Bernd Fitzenberger, der Direktor des Instituts für Arbeitsmarkt- und Berufsforschung (IAB) der Bundesagentur für Arbeit, befürchtet das Entstehen einer „Generation Corona“ mit lebenslangen Nachteilen.

Fitzenberger sagte dem „Redaktionsnetzwerk Deutschland“ für die am Freitag erscheinenden Ausgaben seiner Zeitungen, „im ungünstigsten Fall“ drohe tatsächlich eine Generation Corona zu entstehen, in der viele junge Menschen nur mit erheblicher zeitlicher Verzögerung eine Ausbildung beginnen. „Die Zahl derer, die ohne abgeschlossene Berufsausbildung bleibt“, könne in den betroffenen Jahrgängen höher ausfallen als in anderen, und dies könne sich auf den gesamten Lebenslauf auswirken.

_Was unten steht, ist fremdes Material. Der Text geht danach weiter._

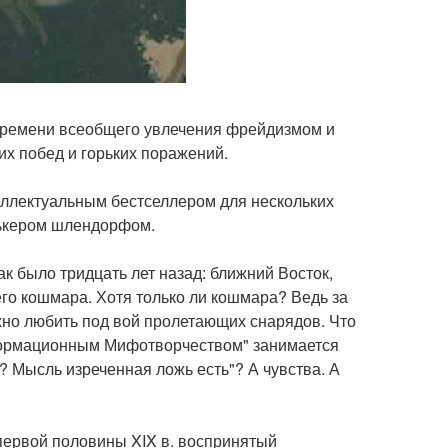
 времени всеобщего увлечения фрейдизмом и
х побед и горьких поражений.
еллектуальным бестселлером для нескольких
лькером шлендорфом.
Так было тридцать лет назад: ближний Восток,
го кошмара. Хотя только ли кошмара? Ведь за
жно любить под вой пролетающих снарядов. Что
Информационным Мифотворчеством" занимается
? Мысль изреченная ложь есть"? А чувства. А
первой половины XIX в. воспринятый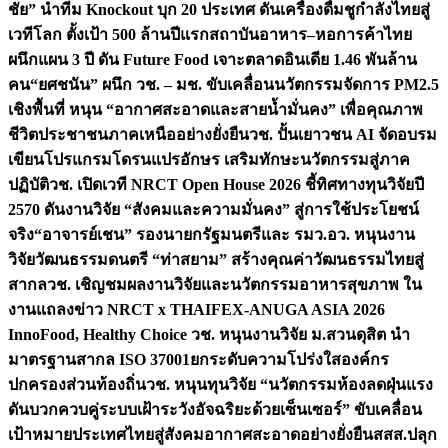
ชัย” นำทีม Knockout บุก 20 ประเทศ ดันเครื่องดื่มชูกำลังไทยสู่
เวทีโลก ตั้งเป้า 500 ล้านปีแรก
สถาบันอาหาร–หอการค้าไทย
ผนึกแผน 3 ปี ดัน Future Food เจาะตลาดอินเดีย 1.46 พันล้าน
คน
“ยศชนัน” ผนึก วช. – มช. ขับเคลื่อนนวัตกรรมจัดการ PM2.5
เชิงพื้นที่ หนุน “อากาศสะอาดและสายน้ำมั่นคง” เพื่อคุณภาพ
ชีวิตประชาชนภาคเหนืออย่างยั่งยืน
วช. ปั้นเยาวชน AI จัดอบรม
เขียนโปรแกรมโดรนแปรอักษร เสริมทักษะนวัตกรรมสู่ภาค
ปฏิบัติ
วช. เปิดเวที NRCT Open House 2026 ชี้ทิศทางทุนวิจัยปี
2570 ดันงานวิจัย “สังคมและความมั่นคง” สู่การใช้ประโยชน์
จริง
“อาจารย์เชน” รองนายกรัฐมนตรีและ รมว.อว. หนุนงาน
วิจัยวัฒนธรรมดนตรี “ท่าสยาม” สร้างคุณค่าวัฒนธรรมไทยสู่
สากล
วช. เชิญชมผลงานวิจัยและนวัตกรรมอาหารสุขภาพ ใน
งานแถลงข่าว NRCT x THAIFEX-ANUGA ASIA 2026
InnoFood, Healthy Choice
วช. หนุนงานวิจัย ม.สวนดุสิต นำ
มาตรฐานสากล ISO 37001ยกระดับความโปร่งใสองค์กร
ปกครองส่วนท้องถิ่น
วช. หนุนทุนวิจัย “นวัตกรรมห้องลดฝุ่นแรง
ดันบวกควบคู่ระบบเฝ้าระวังอัจฉริยะด้วยเซ็นเซอร์” ขับเคลื่อน
เป้าหมายประเทศไทยสู่สังคมอากาศสะอาดอย่างยั่งยืน
สสส.ปลุก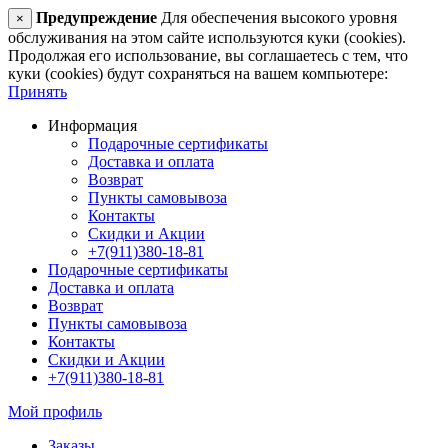
Предупреждение
Для обеспечения высокого уровня
×
обслуживания на этом сайте используются куки (cookies).
Продолжая его использование, вы соглашаетесь с тем, что
куки (cookies) будут сохраняться на вашем компьютере:
Принять
Информация
Подарочные сертификаты
Доставка и оплата
Возврат
Пункты самовывоза
Контакты
Скидки и Акции
+7(911)380-18-81
Подарочные сертификаты
Доставка и оплата
Возврат
Пункты самовывоза
Контакты
Скидки и Акции
+7(911)380-18-81
Мой профиль
Заказы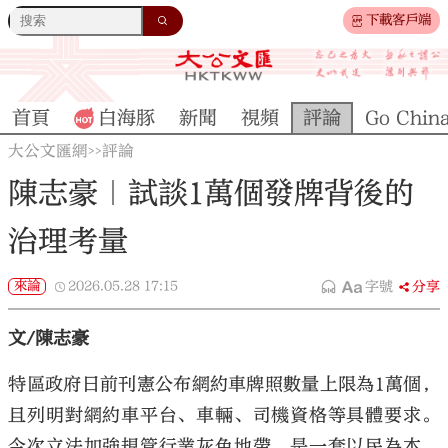
下載客戶端
首頁
白海豚
新聞
視頻
評論
Go Chin
大公文匯網
評論
>>
陳志豪｜試談1萬個發牌背後的
治理考量
來論
2026.05.28
17:15
字號
分享
文/陳志豪
特區政府日前刊憲公布網約車牌照數量上限為1萬個，
且列明對網約車平台、車輛、司機資格等具體要求。
今次立法加強規管行業灰色地帶，是一套以民為本，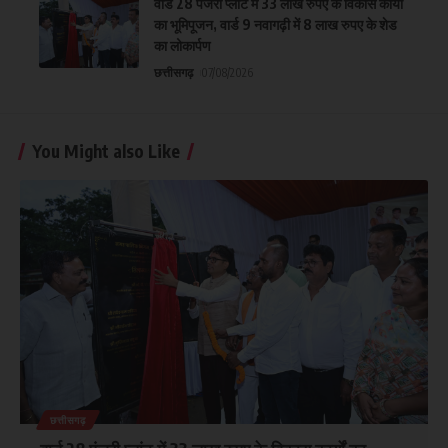
वार्ड 28 पंजरी प्लांट में 33 लाख रुपए के विकास कार्यों
का भूमिपूजन, वार्ड 9 नवागढ़ी में 8 लाख रुपए के शेड
का लोकार्पण
छत्तीसगढ़
07/08/2026
You Might also Like
छत्तीसगढ़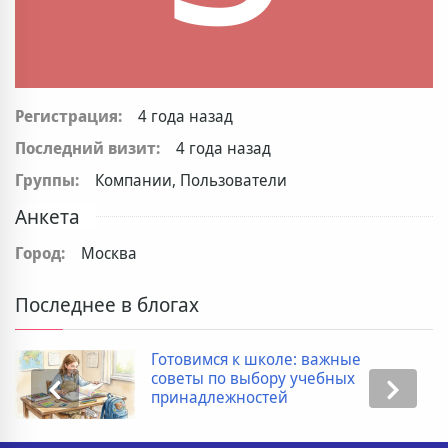
Регистрация:
4 года назад
Последний визит:
4 года назад
Группы:
Компании, Пользователи
Анкета
Город:
Москва
Последнее в блогах
Готовимся к школе: важные
советы по выбору учебных
принадлежностей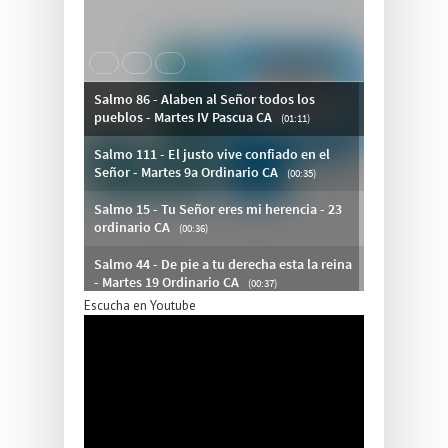
Escucha en Youtube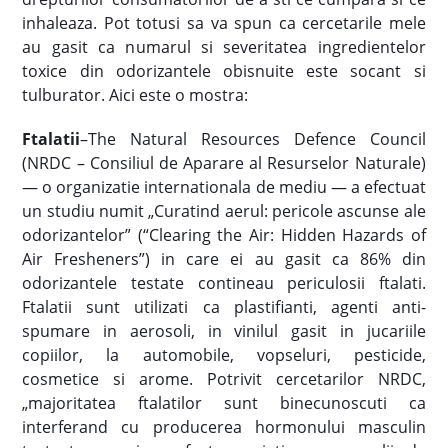
inhaleaza. Pot totusi sa va spun ca cercetarile mele
au gasit ca numarul si severitatea ingredientelor
toxice din odorizantele obisnuite este socant si
tulburator. Aici este o mostra:
Ftalatii
–The Natural Resources Defence Council
(NRDC – Consiliul de Aparare al Resurselor Naturale)
— o organizatie internationala de mediu — a efectuat
un studiu numit „Curatind aerul: pericole ascunse ale
odorizantelor” (“Clearing the Air: Hidden Hazards of
Air Fresheners”) in care ei au gasit ca 86% din
odorizantele testate contineau periculosii ftalati.
Ftalatii sunt utilizati ca plastifianti, agenti anti-
spumare in aerosoli, in vinilul gasit in jucariile
copiilor, la automobile, vopseluri, pesticide,
cosmetice si arome. Potrivit cercetarilor NRDC,
„majoritatea ftalatilor sunt binecunoscuti ca
interferand cu producerea hormonului masculin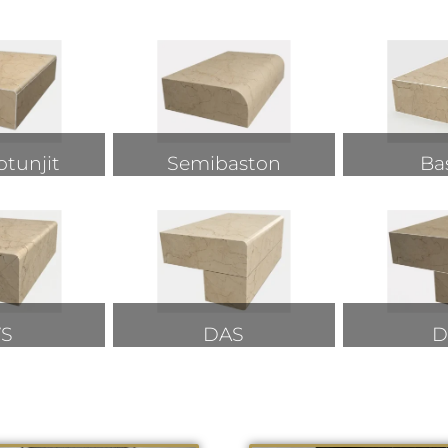
otunjit
Semibaston
Ba
VS
DAS
D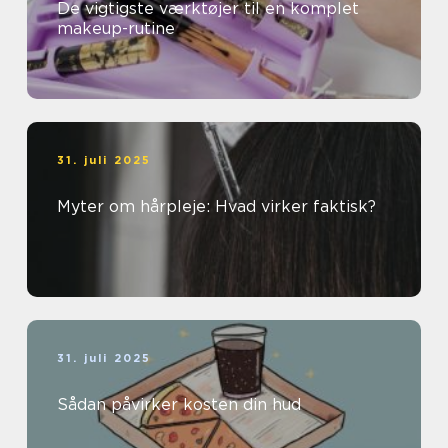
De vigtigste værktøjer til en komplet
makeup-rutine
31. juli 2025
Myter om hårpleje: Hvad virker faktisk?
31. juli 2025
Sådan påvirker kosten din hud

Bei einer Betrachtung der aktuellen Lage auf dem Ausbildungsmarkt in der Corona-Krise ergebe sich kein klar umrissenes Schwarz-Weiß-Bild, erläuterte der Volkswirt weiter. Trotz der Wirtschaftskrise habe die „große Katastrophe“ bis jetzt nicht stattgefunden. Zwar sei die Zahl der offenen Ausbildungsstellen deutlich zurückgegangen, gleichzeitig gebe es aber auch weniger Bewerber als sonst. „Es gibt jedes Jahr junge Menschen, die unsicher sind, was sie machen sollen“, stellte Fitzenberger fest. Viele dieser Menschen hätten sich jetzt dazu entschieden, lieber noch ein weiteres Jahr zur Schule zu gehen. Es bestehe aber die Gefahr, dass im nächsten Jahr eine „Krise auf dem Ausbildungsmarkt“ entstehen könne. Denn dann würden diejenigen, die in diesem Jahr noch auf der Schule geblieben seien, zeitgleich mit den anderen Bewerbern auf dem Ausbildungsmarkt erscheinen. Die könne zu einem Zeitpunkt erfolgen, zu dem „das Angebot an Ausbildungsplätzen“ möglicherweise „noch einmal verknappt“ sein werde, warnte der Direktor des IAB.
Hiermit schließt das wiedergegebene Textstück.